[WHAT IS BEING ASKED]
Within the material below, find each line bearing the word "oder" and present it.

[DATASET CONTENT]
□ □ □ □

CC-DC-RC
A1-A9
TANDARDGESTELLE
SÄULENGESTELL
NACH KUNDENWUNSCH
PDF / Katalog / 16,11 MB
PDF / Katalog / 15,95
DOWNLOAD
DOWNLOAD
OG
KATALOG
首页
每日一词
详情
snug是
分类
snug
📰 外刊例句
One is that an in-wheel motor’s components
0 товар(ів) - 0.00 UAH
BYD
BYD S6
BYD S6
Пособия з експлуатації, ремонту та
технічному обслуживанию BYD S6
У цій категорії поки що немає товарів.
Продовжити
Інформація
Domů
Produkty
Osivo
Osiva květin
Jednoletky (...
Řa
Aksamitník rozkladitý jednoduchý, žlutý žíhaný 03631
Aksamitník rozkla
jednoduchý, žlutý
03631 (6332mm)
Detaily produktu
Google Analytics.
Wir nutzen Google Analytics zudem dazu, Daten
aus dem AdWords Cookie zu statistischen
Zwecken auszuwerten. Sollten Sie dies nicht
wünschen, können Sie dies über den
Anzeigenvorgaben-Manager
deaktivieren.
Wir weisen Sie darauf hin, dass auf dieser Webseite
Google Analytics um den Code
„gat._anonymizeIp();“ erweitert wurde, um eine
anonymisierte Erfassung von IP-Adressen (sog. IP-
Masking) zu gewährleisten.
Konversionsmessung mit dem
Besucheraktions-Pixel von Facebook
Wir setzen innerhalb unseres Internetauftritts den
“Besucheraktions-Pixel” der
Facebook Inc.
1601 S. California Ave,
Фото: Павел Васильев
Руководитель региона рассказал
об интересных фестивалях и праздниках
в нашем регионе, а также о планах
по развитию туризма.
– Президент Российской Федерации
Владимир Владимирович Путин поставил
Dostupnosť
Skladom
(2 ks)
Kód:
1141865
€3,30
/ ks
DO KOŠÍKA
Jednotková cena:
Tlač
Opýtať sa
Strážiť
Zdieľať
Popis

□ □ □ □

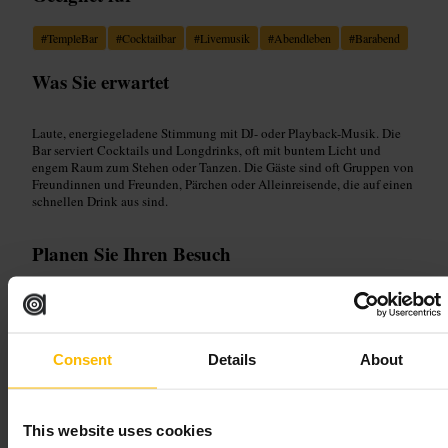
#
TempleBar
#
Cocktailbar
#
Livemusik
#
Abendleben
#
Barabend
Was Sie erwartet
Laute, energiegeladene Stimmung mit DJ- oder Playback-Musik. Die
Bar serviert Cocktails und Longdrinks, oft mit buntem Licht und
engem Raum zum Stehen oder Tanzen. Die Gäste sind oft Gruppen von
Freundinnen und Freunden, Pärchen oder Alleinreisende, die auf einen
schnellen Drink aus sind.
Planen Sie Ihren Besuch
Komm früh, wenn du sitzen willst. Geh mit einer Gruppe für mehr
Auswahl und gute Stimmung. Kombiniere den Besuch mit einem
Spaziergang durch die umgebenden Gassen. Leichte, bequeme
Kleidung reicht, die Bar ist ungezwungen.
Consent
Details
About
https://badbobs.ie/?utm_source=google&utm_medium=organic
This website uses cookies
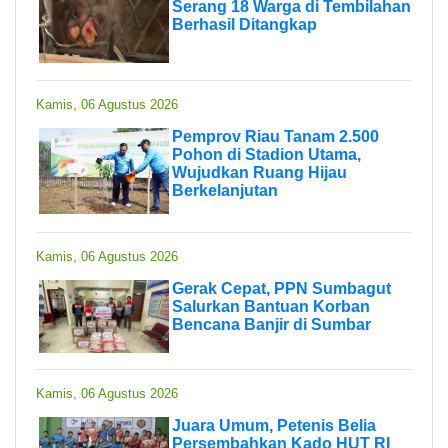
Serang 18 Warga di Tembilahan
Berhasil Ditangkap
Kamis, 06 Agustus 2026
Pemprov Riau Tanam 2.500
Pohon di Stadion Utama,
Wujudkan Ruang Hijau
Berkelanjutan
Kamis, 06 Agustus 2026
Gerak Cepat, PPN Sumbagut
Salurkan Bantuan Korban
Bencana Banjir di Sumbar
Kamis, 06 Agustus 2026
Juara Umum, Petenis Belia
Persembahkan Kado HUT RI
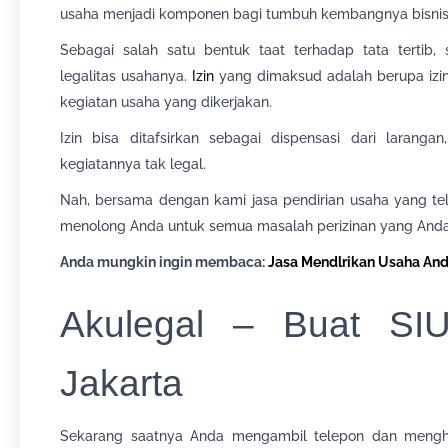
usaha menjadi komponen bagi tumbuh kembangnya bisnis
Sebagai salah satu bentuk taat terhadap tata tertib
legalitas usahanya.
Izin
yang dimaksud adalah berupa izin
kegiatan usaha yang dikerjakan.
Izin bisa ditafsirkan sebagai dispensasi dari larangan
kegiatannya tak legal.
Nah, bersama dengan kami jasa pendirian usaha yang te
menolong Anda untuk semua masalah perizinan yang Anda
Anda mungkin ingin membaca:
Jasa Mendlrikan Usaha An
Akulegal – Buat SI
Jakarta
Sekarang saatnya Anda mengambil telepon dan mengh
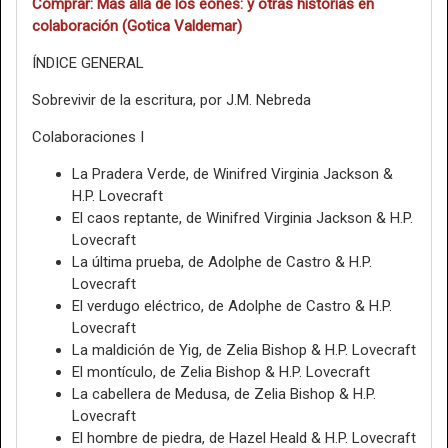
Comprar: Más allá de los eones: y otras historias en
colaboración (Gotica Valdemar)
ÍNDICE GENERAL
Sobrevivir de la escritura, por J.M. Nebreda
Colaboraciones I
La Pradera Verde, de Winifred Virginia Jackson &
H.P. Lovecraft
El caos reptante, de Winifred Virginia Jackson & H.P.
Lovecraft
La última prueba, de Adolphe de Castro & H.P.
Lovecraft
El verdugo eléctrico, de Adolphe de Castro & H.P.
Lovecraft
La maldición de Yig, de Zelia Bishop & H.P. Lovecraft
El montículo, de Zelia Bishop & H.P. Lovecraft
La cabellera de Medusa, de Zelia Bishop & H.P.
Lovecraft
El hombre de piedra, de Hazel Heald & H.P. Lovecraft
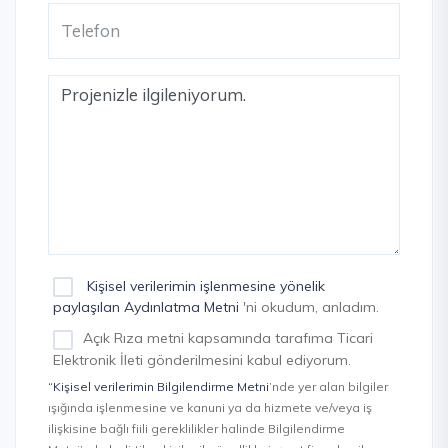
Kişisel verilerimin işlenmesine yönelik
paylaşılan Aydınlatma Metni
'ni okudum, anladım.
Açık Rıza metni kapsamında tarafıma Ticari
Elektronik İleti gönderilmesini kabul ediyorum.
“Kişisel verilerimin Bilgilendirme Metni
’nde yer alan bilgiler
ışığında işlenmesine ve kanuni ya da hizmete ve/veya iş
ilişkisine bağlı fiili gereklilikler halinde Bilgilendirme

□ □ □ □

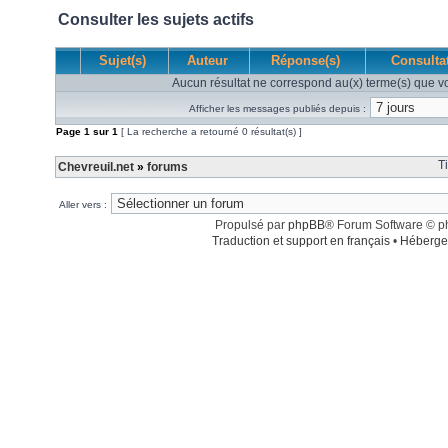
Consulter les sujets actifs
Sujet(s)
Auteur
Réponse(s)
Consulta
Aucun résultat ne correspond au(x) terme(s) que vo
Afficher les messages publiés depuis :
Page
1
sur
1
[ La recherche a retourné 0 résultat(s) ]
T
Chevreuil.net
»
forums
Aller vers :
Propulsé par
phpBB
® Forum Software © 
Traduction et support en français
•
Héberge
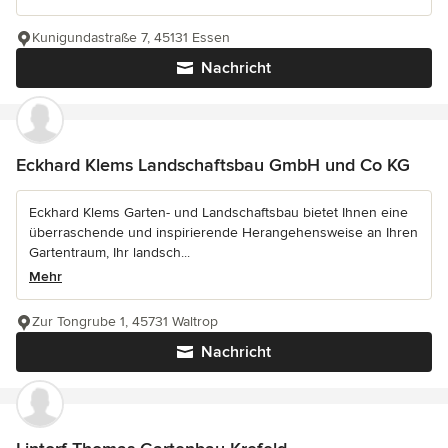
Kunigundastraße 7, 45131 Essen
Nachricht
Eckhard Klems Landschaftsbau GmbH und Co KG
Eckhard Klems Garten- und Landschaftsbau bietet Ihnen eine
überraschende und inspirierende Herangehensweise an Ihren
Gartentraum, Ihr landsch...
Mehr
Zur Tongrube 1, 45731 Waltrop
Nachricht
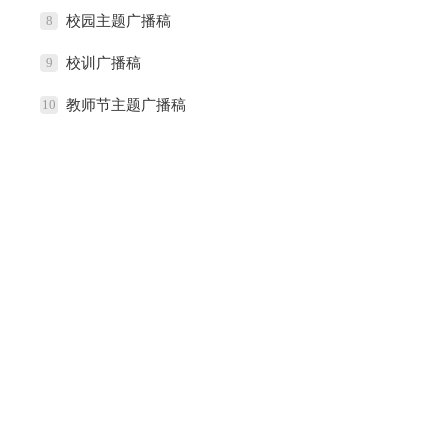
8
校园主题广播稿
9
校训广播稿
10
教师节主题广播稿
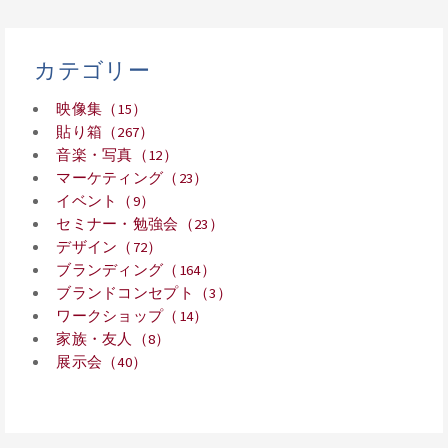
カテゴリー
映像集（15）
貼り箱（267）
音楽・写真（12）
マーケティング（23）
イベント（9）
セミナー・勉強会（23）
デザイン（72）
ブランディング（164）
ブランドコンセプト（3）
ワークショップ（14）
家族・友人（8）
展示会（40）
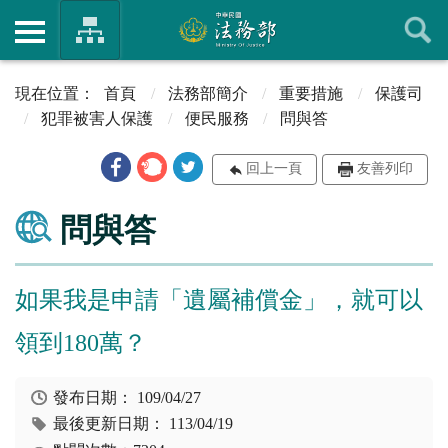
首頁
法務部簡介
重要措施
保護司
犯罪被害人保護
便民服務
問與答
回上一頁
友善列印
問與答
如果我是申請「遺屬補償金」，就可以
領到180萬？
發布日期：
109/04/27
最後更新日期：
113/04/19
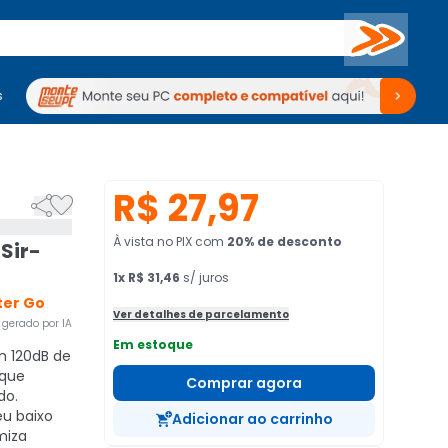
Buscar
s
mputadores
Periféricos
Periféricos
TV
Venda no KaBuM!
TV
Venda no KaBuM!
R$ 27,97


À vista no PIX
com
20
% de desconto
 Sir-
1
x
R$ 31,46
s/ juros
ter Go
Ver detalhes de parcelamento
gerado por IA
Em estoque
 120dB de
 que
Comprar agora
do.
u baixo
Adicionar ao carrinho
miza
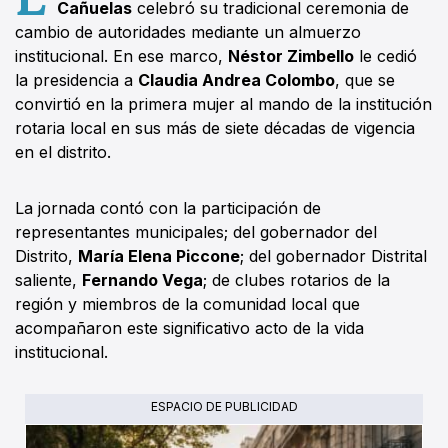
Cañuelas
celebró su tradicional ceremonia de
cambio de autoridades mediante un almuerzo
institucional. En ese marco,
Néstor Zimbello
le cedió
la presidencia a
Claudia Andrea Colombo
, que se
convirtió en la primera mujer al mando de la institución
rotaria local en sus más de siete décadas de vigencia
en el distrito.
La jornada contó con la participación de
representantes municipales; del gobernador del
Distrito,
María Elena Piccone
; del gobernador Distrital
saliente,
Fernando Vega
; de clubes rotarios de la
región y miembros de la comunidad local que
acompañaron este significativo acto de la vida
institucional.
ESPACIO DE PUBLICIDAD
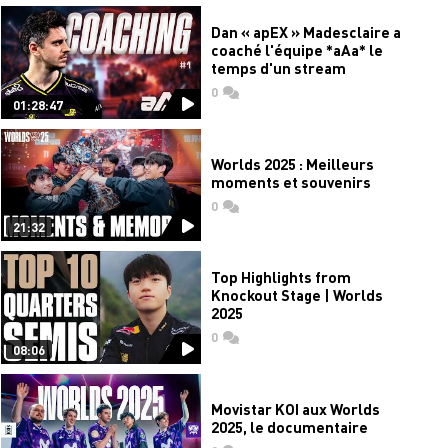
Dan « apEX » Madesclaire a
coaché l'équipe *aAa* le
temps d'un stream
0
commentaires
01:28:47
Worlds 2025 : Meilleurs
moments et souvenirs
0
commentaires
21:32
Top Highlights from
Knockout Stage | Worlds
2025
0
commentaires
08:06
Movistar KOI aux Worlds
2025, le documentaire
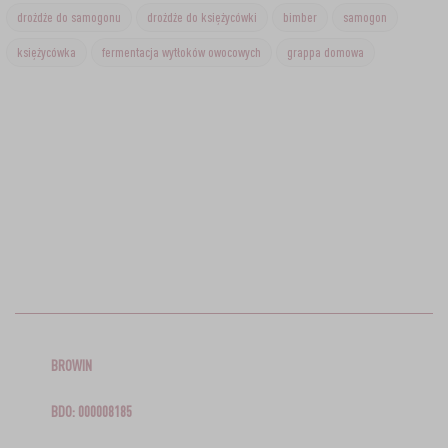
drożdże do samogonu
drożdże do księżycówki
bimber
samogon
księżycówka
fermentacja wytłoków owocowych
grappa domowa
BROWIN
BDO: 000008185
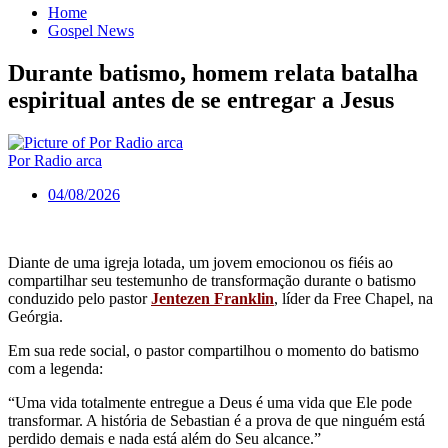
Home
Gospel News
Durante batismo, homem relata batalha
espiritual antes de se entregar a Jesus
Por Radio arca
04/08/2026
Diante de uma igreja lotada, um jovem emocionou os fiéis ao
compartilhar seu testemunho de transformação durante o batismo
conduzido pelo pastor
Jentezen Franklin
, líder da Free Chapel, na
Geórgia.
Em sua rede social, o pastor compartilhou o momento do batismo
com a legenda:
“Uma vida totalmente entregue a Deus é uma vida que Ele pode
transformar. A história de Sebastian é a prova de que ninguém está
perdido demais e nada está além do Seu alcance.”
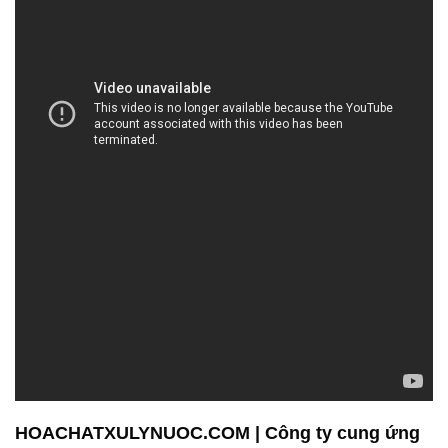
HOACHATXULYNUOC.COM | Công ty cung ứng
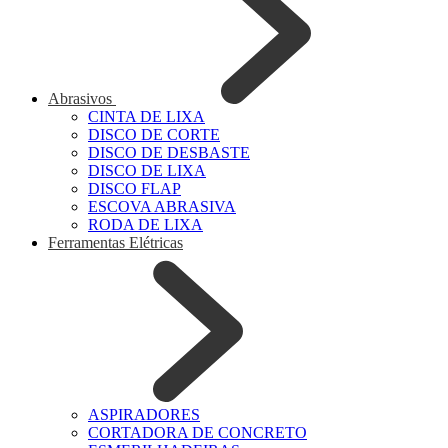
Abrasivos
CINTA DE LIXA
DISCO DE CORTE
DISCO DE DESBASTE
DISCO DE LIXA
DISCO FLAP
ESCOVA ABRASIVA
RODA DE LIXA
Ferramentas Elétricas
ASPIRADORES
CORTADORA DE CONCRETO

□ □ □ □

[WRITTEN SOLUTION]
Laute, energiegeladene Stimmung mit DJ- oder Playback-Musik. Die
engem Raum zum Stehen oder Tanzen. Die Gäste sind oft Gruppen von
Freundinnen und Freunden, Pärchen oder Alleinreisende, die auf einen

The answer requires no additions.